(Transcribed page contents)
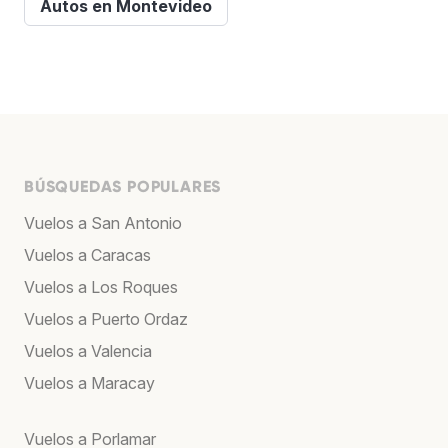
Autos en Montevideo
BÚSQUEDAS POPULARES
Vuelos a San Antonio
Vuelos a Caracas
Vuelos a Los Roques
Vuelos a Puerto Ordaz
Vuelos a Valencia
Vuelos a Maracay
Vuelos a Porlamar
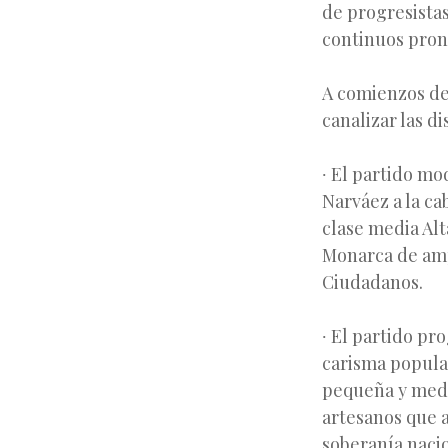
de progresista
continuos pron
A comienzos de
canalizar las di
∙ El partido m
Narváez a la ca
clase media Alt
Monarca de ampl
Ciudadanos.
∙ El partido pr
carisma popular
pequeña y medi
artesanos que a
soberanía nacio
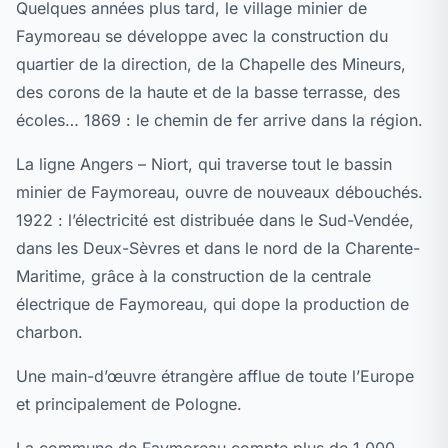
Quelques années plus tard, le village minier de
Faymoreau se développe avec la construction du
quartier de la direction, de la Chapelle des Mineurs,
des corons de la haute et de la basse terrasse, des
écoles… 1869 : le chemin de fer arrive dans la région.
La ligne Angers – Niort, qui traverse tout le bassin
minier de Faymoreau, ouvre de nouveaux débouchés.
1922 : l’électricité est distribuée dans le Sud-Vendée,
dans les Deux-Sèvres et dans le nord de la Charente-
Maritime, grâce à la construction de la centrale
électrique de Faymoreau, qui dope la production de
charbon.
Une main-d’œuvre étrangère afflue de toute l’Europe
et principalement de Pologne.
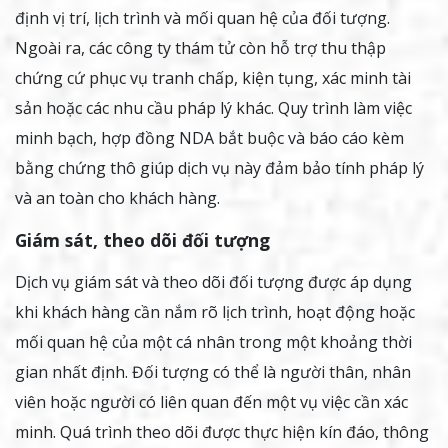
định vị trí, lịch trình và mối quan hệ của đối tượng.
Ngoài ra, các công ty thám tử còn hỗ trợ thu thập
chứng cứ phục vụ tranh chấp, kiện tụng, xác minh tài
sản hoặc các nhu cầu pháp lý khác. Quy trình làm việc
minh bạch, hợp đồng NDA bắt buộc và báo cáo kèm
bằng chứng thô giúp dịch vụ này đảm bảo tính pháp lý
và an toàn cho khách hàng.
Giám sát, theo dõi đối tượng
Dịch vụ giám sát và theo dõi đối tượng được áp dụng
khi khách hàng cần nắm rõ lịch trình, hoạt động hoặc
mối quan hệ của một cá nhân trong một khoảng thời
gian nhất định. Đối tượng có thể là người thân, nhân
viên hoặc người có liên quan đến một vụ việc cần xác
minh. Quá trình theo dõi được thực hiện kín đáo, thông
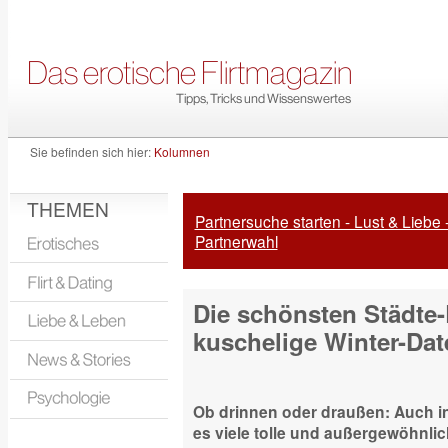
Sie befinden sich hier:
Kolumnen
THEMEN
Partnersuche starten - Lust & Liebe 
Partnerwahl
Die schönsten Städte-
kuschelige Winter-Dat
Ob drinnen oder draußen: Auch in 
es viele tolle und außergewöhnlic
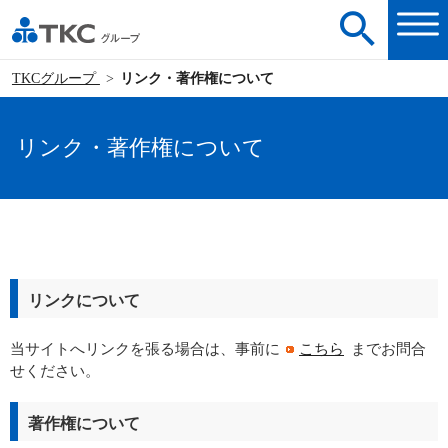
TKCグループ
リンク・著作権について
リンク・著作権について
リンクについて
当サイトへリンクを張る場合は、事前に
こちら
までお問合
せください。
著作権について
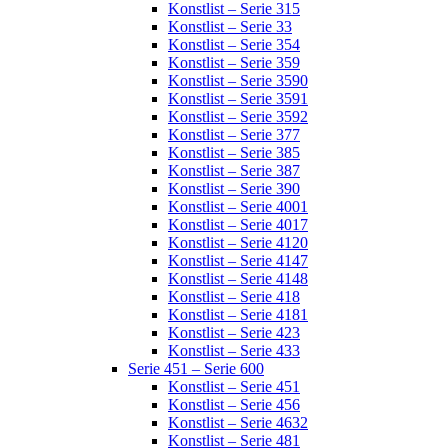
Konstlist – Serie 315
Konstlist – Serie 33
Konstlist – Serie 354
Konstlist – Serie 359
Konstlist – Serie 3590
Konstlist – Serie 3591
Konstlist – Serie 3592
Konstlist – Serie 377
Konstlist – Serie 385
Konstlist – Serie 387
Konstlist – Serie 390
Konstlist – Serie 4001
Konstlist – Serie 4017
Konstlist – Serie 4120
Konstlist – Serie 4147
Konstlist – Serie 4148
Konstlist – Serie 418
Konstlist – Serie 4181
Konstlist – Serie 423
Konstlist – Serie 433
Serie 451 – Serie 600
Konstlist – Serie 451
Konstlist – Serie 456
Konstlist – Serie 4632
Konstlist – Serie 481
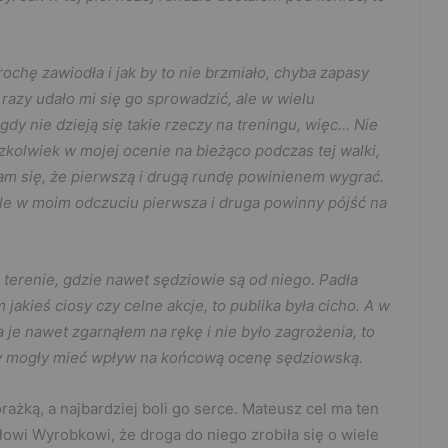
rochę zawiodła i jak by to nie brzmiało, chyba zapasy
 razy udało mi się go sprowadzić, ale w wielu
gdy nie dzieją się takie rzeczy na treningu, więc… Nie
kolwiek w mojej ocenie na bieżąco podczas tej walki,
am się, że pierwszą i drugą rundę powinienem wygrać.
le w moim odczuciu pierwsza i druga powinny pójść na
terenie, gdzie nawet sędziowie są od niego. Padła
jakieś ciosy czy celne akcje, to publika była cicho. A w
a je nawet zgarnąłem na rękę i nie było zagrożenia, to
czy mogły mieć wpływ na końcową ocenę sędziowską.
rażką, a najbardziej boli go serce. Mateusz cel ma ten
owi Wyrobkowi, że droga do niego zrobiła się o wiele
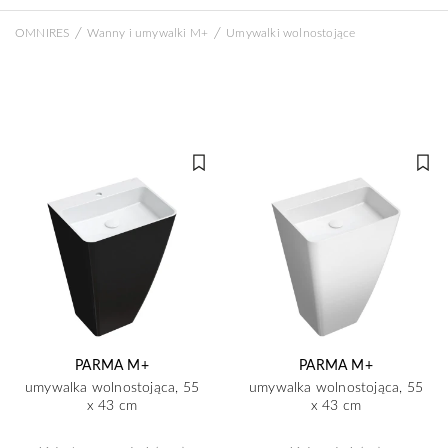
/
/
OMNIRES
Wanny i umywalki M+
Umywalki wolnostojące
PARMA M+
PARMA M+
umywalka wolnostojąca, 55
umywalka wolnostojąca, 55
x 43 cm
x 43 cm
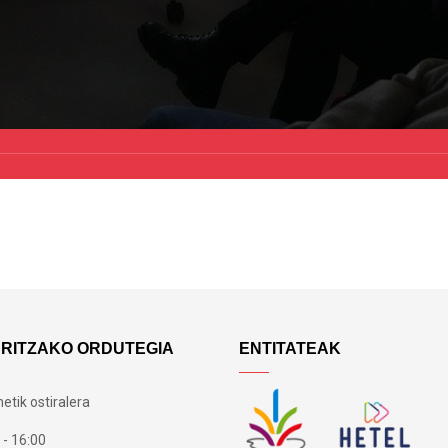
ARITZAKO ORDUTEGIA
ENTITATEAK
etik ostiralera
 - 16:00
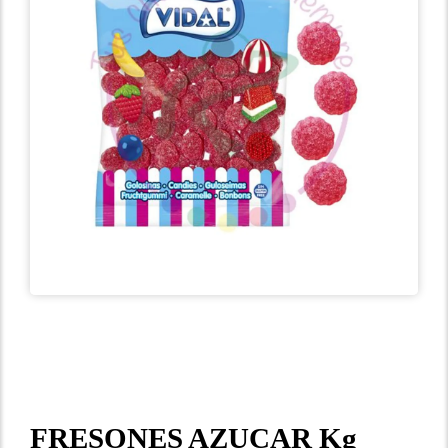
FRESONES AZUCAR Kg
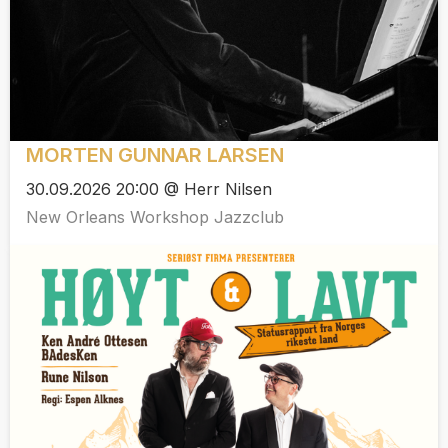
MORTEN GUNNAR LARSEN
30.09.2026 20:00 @ Herr Nilsen
New Orleans Workshop Jazzclub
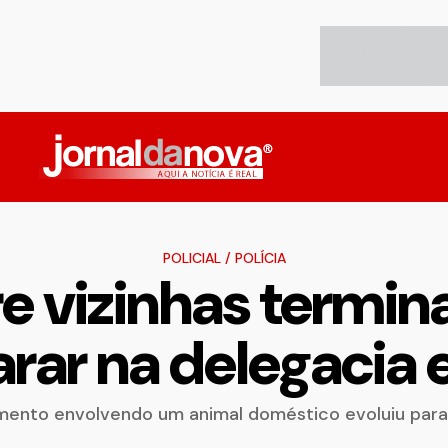
POLICIAL
/
POLÍCIA
e vizinhas termi
parar na delegacia
ento envolvendo um animal doméstico evoluiu para 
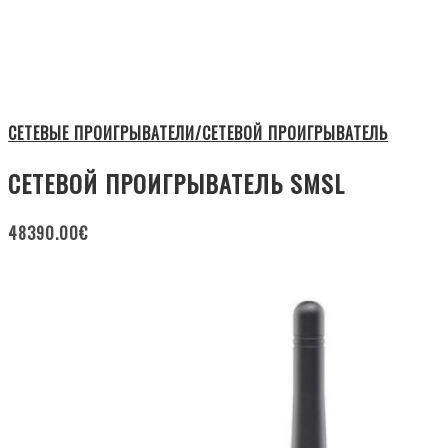
СЕТЕВЫЕ ПРОИГРЫВАТЕЛИ/СЕТЕВОЙ ПРОИГРЫВАТЕЛЬ
СЕТЕВОЙ ПРОИГРЫВАТЕЛЬ SMSL
48390.00
€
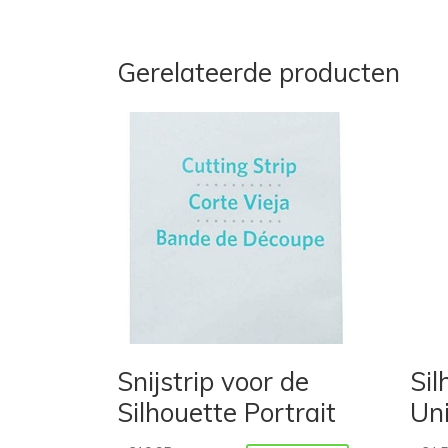
Gerelateerde producten
Snijstrip voor de
Sil
Silhouette Portrait
Uni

**About this exercise**: What is needed is an exact repeat of the records, with every picture left out.

**Reply**:
Autos en Montevideo
BÚSQUEDAS POPULARES
Vuelos a San Antonio
Vuelos a Caracas
Vuelos a Los Roques
Vuelos a Puerto Ordaz
Vuelos a Valencia
Vuelos a Maracay
Vuelos a Porlamar
de progresista
continuos pron
A comienzos de
canalizar las di
∙ El partido m
Narváez a la ca
clase media Alt
Monarca de ampl
Ciudadanos.
∙ El partido pr
carisma popular
pequeña y medi
artesanos que a
soberanía nacio
Quelques années plus tard, le village minier de
Faymoreau se développe avec la construction du
quartier de la direction, de la Chapelle des Mineurs,
des corons de la haute et de la basse terrasse, des
écoles… 1869 : le chemin de fer arrive dans la région.
La ligne Angers – Niort, qui traverse tout le bassin
minier de Faymoreau, ouvre de nouveaux débouchés.
1922 : l’électricité est distribuée dans le Sud-Vendée,
dans les Deux-Sèvres et dans le nord de la Charente-
Maritime, grâce à la construction de la centrale
électrique de Faymoreau, qui dope la production de
charbon.
Une main-d’œuvre étrangère afflue de toute l’Europe
et principalement de Pologne.
định vị trí, lịch trình và mối quan hệ của đối tượng.
Ngoài ra, các công ty thám tử còn hỗ trợ thu thập
chứng cứ phục vụ tranh chấp, kiện tụng, xác minh tài
sản hoặc các nhu cầu pháp lý khác. Quy trình làm việc
minh bạch, hợp đồng NDA bắt buộc và báo cáo kèm
bằng chứng thô giúp dịch vụ này đảm bảo tính pháp lý
và an toàn cho khách hàng.
Giám sát, theo dõi đối tượng
Dịch vụ giám sát và theo dõi đối tượng được áp dụng
khi khách hàng cần nắm rõ lịch trình, hoạt động hoặc
mối quan hệ của một cá nhân trong một khoảng thời
gian nhất định. Đối tượng có thể là người thân, nhân
viên hoặc người có liên quan đến một vụ việc cần xác
minh. Quá trình theo dõi được thực hiện kín đáo, thông
Sie befinden sich hier:
Kolumnen
THEMEN
Partnersuche starten - Lust & Liebe 
Partnerwahl
Die schönsten Städte-
kuschelige Winter-Dat
Ob drinnen oder draußen: Auch in 
es viele tolle und außergewöhnlic
TKCグループ
リンク・著作権について
リンク・著作権について
リンクについて
当サイトへリンクを張る場合は、事前に
こちら
までお問合
せください。
著作権について
Konstlist – Serie 315
Konstlist – Serie 33
Konstlist – Serie 354
Konstlist – Serie 359
Konstlist – Serie 3590
Konstlist – Serie 3591
Konstlist – Serie 3592
Konstlist – Serie 377
Konstlist – Serie 385
Konstlist – Serie 387
Konstlist – Serie 390
Konstlist – Serie 4001
Konstlist – Serie 4017
Konstlist – Serie 4120
Konstlist – Serie 4147
Konstlist – Serie 4148
Konstlist – Serie 418
Konstlist – Serie 4181
Konstlist – Serie 423
Konstlist – Serie 433
Serie 451 – Serie 600
Konstlist – Serie 451
Konstlist – Serie 456
Konstlist – Serie 4632
Konstlist – Serie 481
rochę zawiodła i jak by to nie brzmiało, chyba zapasy
 razy udało mi się go sprowadzić, ale w wielu
gdy nie dzieją się takie rzeczy na treningu, więc… Nie
kolwiek w mojej ocenie na bieżąco podczas tej walki,
am się, że pierwszą i drugą rundę powinienem wygrać.
le w moim odczuciu pierwsza i druga powinny pójść na
terenie, gdzie nawet sędziowie są od niego. Padła
jakieś ciosy czy celne akcje, to publika była cicho. A w
a je nawet zgarnąłem na rękę i nie było zagrożenia, to
czy mogły mieć wpływ na końcową ocenę sędziowską.
rażką, a najbardziej boli go serce. Mateusz cel ma ten
owi Wyrobkowi, że droga do niego zrobiła się o wiele
/
/
OMNIRES
Wanny i umywalki M+
Umywalki wolnostojące
PARMA M+
PARMA M+
umywalka wolnostojąca, 55
umywalka wolnostojąca, 55
x 43 cm
x 43 cm
ARITZAKO ORDUTEGIA
ENTITATEAK
etik ostiralera
 - 16:00
FRESONES AZUCAR Kg
MORTEN GUNNAR LARSEN
30.09.2026 20:00 @ Herr Nilsen
New Orleans Workshop Jazzclub
POLICIAL
/
POLÍCIA
e vizinhas termi
parar na delegacia
ento envolvendo um animal doméstico evoluiu para 
СЕТЕВЫЕ ПРОИГРЫВАТЕЛИ/СЕТЕВОЙ ПРОИГРЫВАТЕЛЬ
СЕТЕВОЙ ПРОИГРЫВАТЕЛЬ SMSL
48390.00
€
Gerelateerde producten
Snijstrip voor de
Sil
Silhouette Portrait
Uni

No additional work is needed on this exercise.